Audrey didn’t reply. She had no idea. Would it be horrid to billet the children in the carriage house? She felt selfish and spoiled to even entertain the idea, but she wanted all of these children to go away!
By now the stragglers had caught up to the wagon and were chasing each other through the vegetable patch. The gardener ran out of the shed, brandishing a rake and threatening to brain them with it. The boys laughed as they danced around him, treating it as a game. “Can’t you control them?” Audrey asked their teacher.
Miss Bristol was still panting from the long walk and didn’t reply. She was a stern-looking woman, probably in her fifties, with a thick waist, thick cotton stockings, and shoes like a pair of bricks. Her trek from the village had exhausted her, and it was clear that the children were beyond her control.
Suddenly Audrey’s father emerged from the house with his hunting rifle. “Get off my property!” he bellowed. “Now!” He fired a shot into the air and the boys ran from the garden and crouched beneath the wagon to hide. The smallest children began to wail.

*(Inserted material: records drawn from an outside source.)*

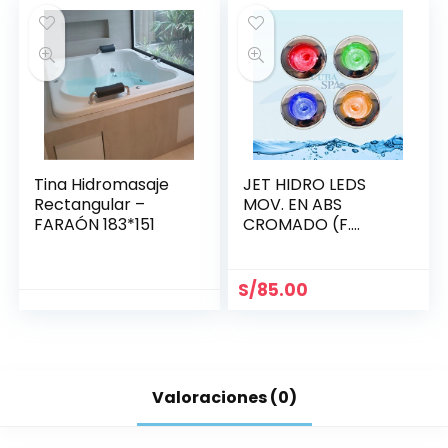
Tina Hidromasaje
JET HIDRO LEDS
Rectangular –
MOV. EN ABS
FARAÓN 183*151
CROMADO (F.
MANUAL 6
COLORES) (1X1/2)»
«LG»
S/
85.00
Valoraciones (0)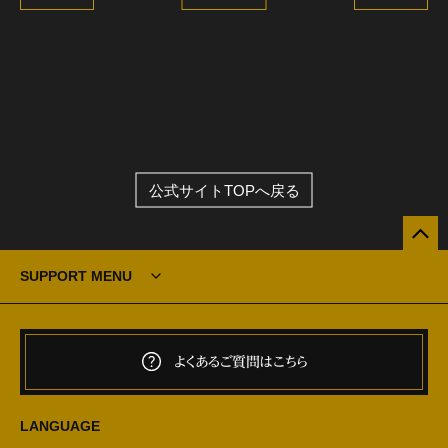
公式サイトTOPへ戻る
SUPPORT MENU
よくあるご質問はこちら
LANGUAGE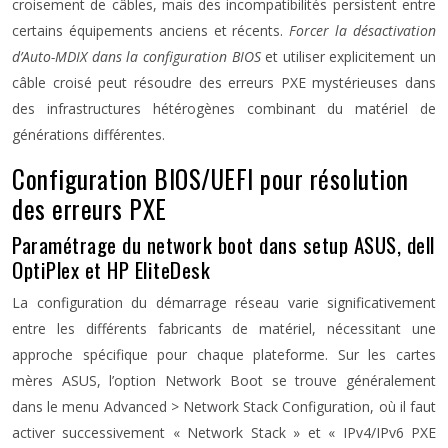
croisement de câbles, mais des incompatibilités persistent entre
certains équipements anciens et récents.
Forcer la désactivation
d’Auto-MDIX dans la configuration BIOS
et utiliser explicitement un
câble croisé peut résoudre des erreurs PXE mystérieuses dans
des infrastructures hétérogènes combinant du matériel de
générations différentes.
Configuration BIOS/UEFI pour résolution
des erreurs PXE
Paramétrage du network boot dans setup ASUS, dell
OptiPlex et HP EliteDesk
La configuration du démarrage réseau varie significativement
entre les différents fabricants de matériel, nécessitant une
approche spécifique pour chaque plateforme. Sur les cartes
mères ASUS, l’option Network Boot se trouve généralement
dans le menu Advanced > Network Stack Configuration, où il faut
activer successivement « Network Stack » et « IPv4/IPv6 PXE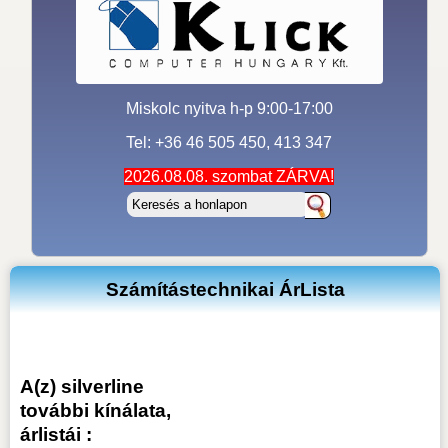
Miskolc nyitva h-p 9:00-17:00
Tel: +36 46 505 450, 413 347
2026.08.08. szombat ZÁRVA!
Számítástechnikai ÁrLista
A(z) silverline
további kínálata,
árlistái :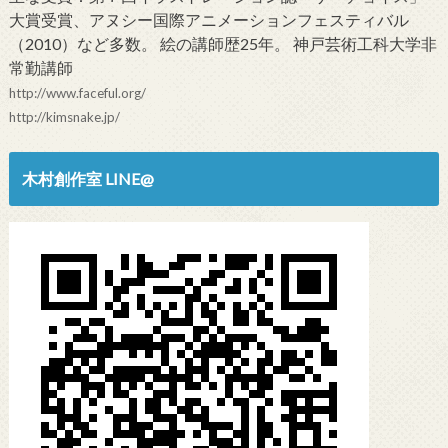
大賞受賞、アヌシー国際アニメーションフェスティバル
（2010）など多数。 絵の講師歴25年。 神戸芸術工科大学非
常勤講師
http://www.faceful.org/
http://kimsnake.jp/
木村創作室 LINE@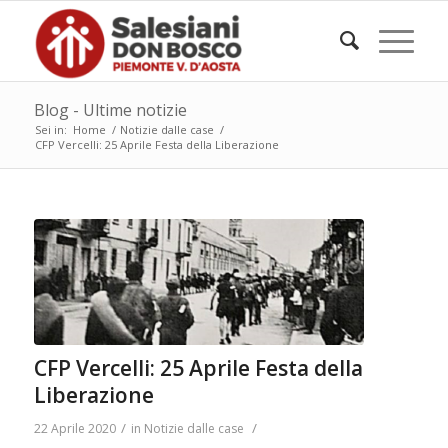
Blog - Ultime notizie
Sei in:
Home
/
Notizie dalle case
/
CFP Vercelli: 25 Aprile Festa della Liberazione
CFP Vercelli: 25 Aprile Festa della
Liberazione
/
/
22 Aprile 2020
in
Notizie dalle case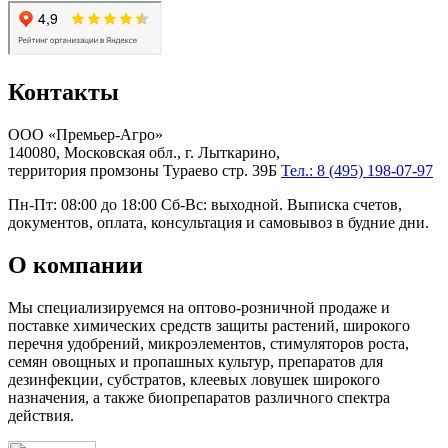
Контакты
ООО «Премьер-Агро»
140080, Московская обл., г. Лыткарино,
территория промзоны Тураево стр. 39Б
Тел.: 8 (495) 198-07-97
Пн-Пт: 08:00 до 18:00 Сб-Вс: выходной. Выписка счетов,
документов, оплата, консультация и самовывоз в будние дни.
О компании
Мы специализируемся на оптово-розничной продаже и
поставке химических средств защиты растений, широкого
перечня удобрений, микроэлементов, стимуляторов роста,
семян овощных и пропашных культур, препаратов для
дезинфекции, субстратов, клеевых ловушек широкого
назначения, а также биопрепаратов различного спектра
действия.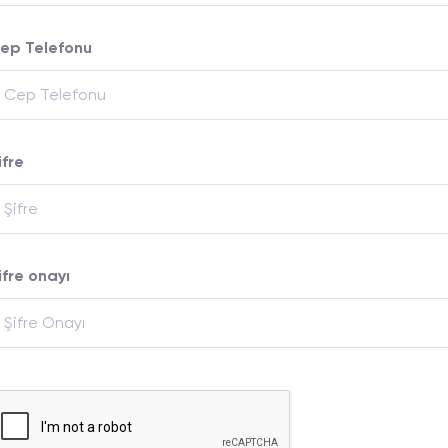
ep Telefonu
ifre
ifre onayı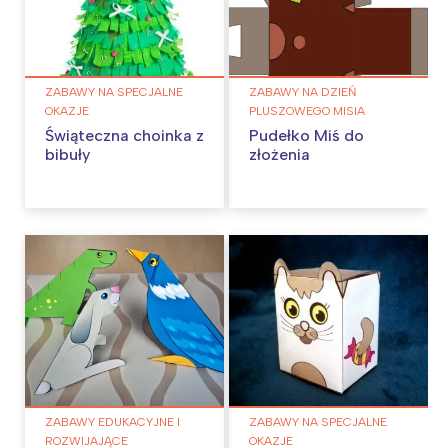
ZABAWY NA SPECJALNE
ZABAWY NA DZIEŃ
OKAZJE
PLUSZOWEGO MISIA
Świąteczna choinka z
Pudełko Miś do
bibuły
złożenia
ZABAWY EDUKACYJNE I
ZABAWY NA SPECJALNE
ROZWIJAJĄCE
OKAZJE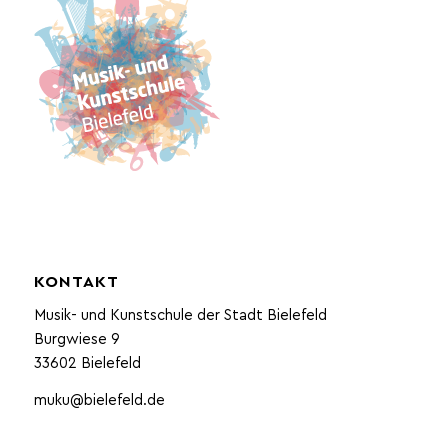
KONTAKT
Musik- und Kunstschule der Stadt Bielefeld
Burgwiese 9
33602 Bielefeld
muku@bielefeld.de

Audrey hurried over to him. “They’re here by government order, Father. Housing them isn’t voluntary.”
“We’ll see about that!” He stormed back into the house, muttering about calling his MP and maybe even Neville Chamberlain himself. Audrey imagined the boys running wild through Wellingford Hall the same way they’d run through the garden, and hoped her father succeeded in ringing up the prime minister. She resisted the urge to follow Father inside and bolt all the doors. She asked herself what Eve would do.
Eve would take control. She wouldn’t let these children run wild. Audrey summoned all her courage and shouted, “Quiet! All of you!” She was amazed when they obeyed. “This is my home and you will either respect it and obey my rules or you’ll get off my property!” She saw one of the bigger boys mocking her in pantomime but she ignored him. “Anyone who doesn’t obey doesn’t eat. Anyone who doesn’t behave inside my home will sleep in the carriage house or out in the woods with the other animals. Do you understand?”